What you need to do: Print the records below exactly. Omit every picture.

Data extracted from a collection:
== == ==
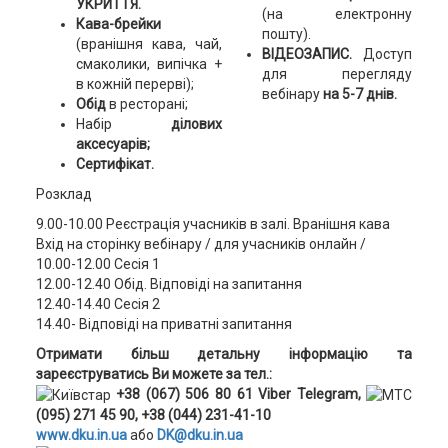
УКРИТТЯ.
(на електронну
Кава-брейки
пошту).
(вранішня кава, чай,
ВІДЕОЗАПИС.
Доступ
смаколики, випічка +
для перегляду
в кожній перерві);
вебінару
на 5-7 днів.
Обід
в ресторані;
Набір
ділових
аксесуарів;
Сертифікат.
Розклад
9.00-10.00 Реєстрація учасників в залі. Вранішня кава
Вхід на сторінку вебінару / для учасників онлайн /
10.00-12.00 Сесія 1
12.00-12.40 Обід. Відповіді на запитання
12.40-14.40 Сесія 2
14.40- Відповіді на приватні запитання
Отримати більш детальну інформацію та
зареєструватись Ви можете за тел.:
+38 (067) 506 80 61 Viber Telegram,
(095) 271 45 90, +38 (044) 231-41-10
www.dku.in.ua
або
DK@dku.in.ua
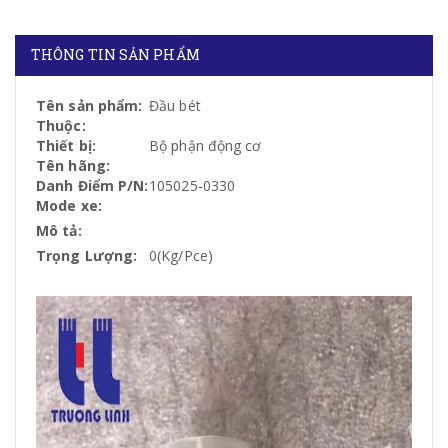
THÔNG TIN SẢN PHẨM
Tên sản phẩm:
Đầu bét
Thuộc:
Thiết bị:
Bộ phận động cơ
Tên hãng:
Danh Điểm P/N:
105025-0330
Mode xe:
Mô tả:
Trọng Lượng:
0(Kg/Pce)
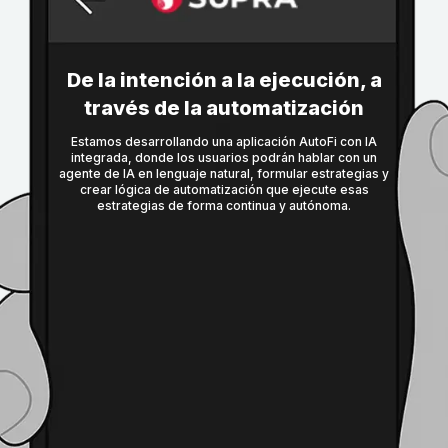
De la intención a la ejecución, a
través de la automatización
Estamos desarrollando una aplicación AutoFi con IA
integrada, donde los usuarios podrán hablar con un
agente de IA en lenguaje natural, formular estrategias y
crear lógica de automatización que ejecute esas
estrategias de forma continua y autónoma.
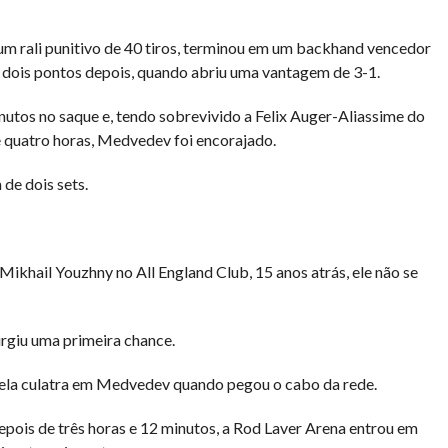
um rali punitivo de 40 tiros, terminou em um backhand vencedor
és dois pontos depois, quando abriu uma vantagem de 3-1.
utos no saque e, tendo sobrevivido a Felix Auger-Aliassime do
e quatro horas, Medvedev foi encorajado.
de dois sets.
Mikhail Youzhny no All England Club, 15 anos atrás, ele não se
rgiu uma primeira chance.
pela culatra em Medvedev quando pegou o cabo da rede.
pois de três horas e 12 minutos, a Rod Laver Arena entrou em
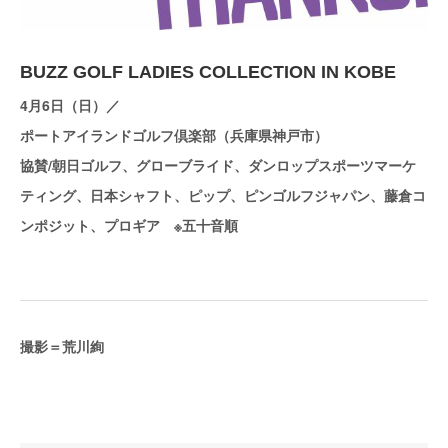
BUZZ GOLF LADIES COLLECTION IN KOBE
4月6日（日）／
ポートアイランドゴルフ倶楽部（兵庫県神戸市）
協賛/朝日ゴルフ、グローブライド、ダンロップスポーツマーケ
ティング、日本シャフト、ピップ、ピンゴルフジャパン、藤倉コ
ンポジット、プロギア ※五十音順
撮影＝荒川絢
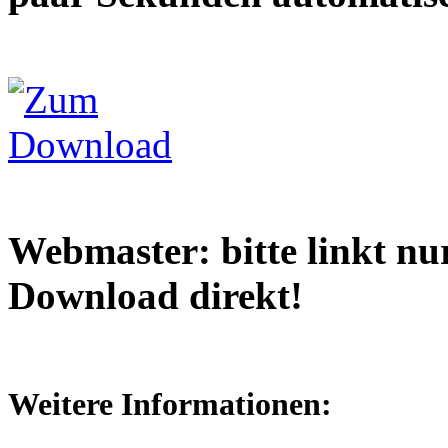
Webmaster: bitte linkt nur
Download direkt!
Weitere Informationen:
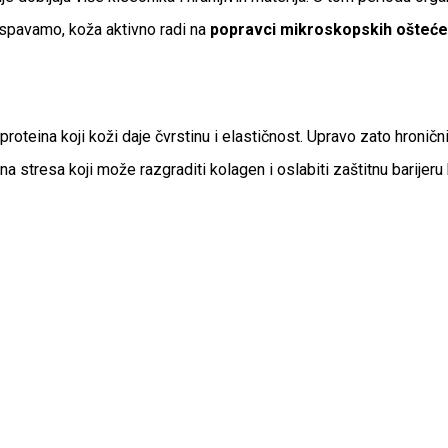
k spavamo, koža aktivno radi na
popravci mikroskopskih ošteće
oteina koji koži daje čvrstinu i elastičnost. Upravo zato hronični
 stresa koji može razgraditi kolagen i oslabiti zaštitnu barijeru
== == ==
Response below:
УКРИТТЯ.
(на електронну
Кава-брейки
пошту).
(вранішня кава, чай,
ВІДЕОЗАПИС.
Доступ
смаколики, випічка +
для перегляду
в кожній перерві);
вебінару
на 5-7 днів.
Обід
в ресторані;
Набір
ділових
аксесуарів;
Сертифікат.
Розклад
9.00-10.00 Реєстрація учасників в залі. Вранішня кава
Вхід на сторінку вебінару / для учасників онлайн /
10.00-12.00 Сесія 1
12.00-12.40 Обід. Відповіді на запитання
12.40-14.40 Сесія 2
14.40- Відповіді на приватні запитання
Отримати більш детальну інформацію та
зареєструватись Ви можете за тел.:
+38 (067) 506 80 61 Viber Telegram,
(095) 271 45 90, +38 (044) 231-41-10
www.dku.in.ua
або
DK@dku.in.ua
THÔNG TIN SẢN PHẨM
Tên sản phẩm:
Đầu bét
Thuộc:
Thiết bị:
Bộ phận động cơ
Tên hãng:
Danh Điểm P/N:
105025-0330
Mode xe:
Mô tả:
Trọng Lượng:
0(Kg/Pce)
De la intención a la ejecución, a
través de la automatización
Estamos desarrollando una aplicación AutoFi con IA
integrada, donde los usuarios podrán hablar con un
agente de IA en lenguaje natural, formular estrategias y
crear lógica de automatización que ejecute esas
estrategias de forma continua y autónoma.
um rali punitivo de 40 tiros, terminou em um backhand vencedor
és dois pontos depois, quando abriu uma vantagem de 3-1.
utos no saque e, tendo sobrevivido a Felix Auger-Aliassime do
e quatro horas, Medvedev foi encorajado.
de dois sets.
Mikhail Youzhny no All England Club, 15 anos atrás, ele não se
rgiu uma primeira chance.
pela culatra em Medvedev quando pegou o cabo da rede.
pois de três horas e 12 minutos, a Rod Laver Arena entrou em
BUZZ GOLF LADIES COLLECTION IN KOBE
4月6日（日）／
ポートアイランドゴルフ倶楽部（兵庫県神戸市）
協賛/朝日ゴルフ、グローブライド、ダンロップスポーツマーケ
ティング、日本シャフト、ピップ、ピンゴルフジャパン、藤倉コ
ンポジット、プロギア ※五十音順
撮影＝荒川絢
Webmaster: bitte linkt nur
Download direkt!
Weitere Informationen:
k spavamo, koža aktivno radi na
popravci mikroskopskih ošteće
oteina koji koži daje čvrstinu i elastičnost. Upravo zato hronični
 stresa koji može razgraditi kolagen i oslabiti zaštitnu barijeru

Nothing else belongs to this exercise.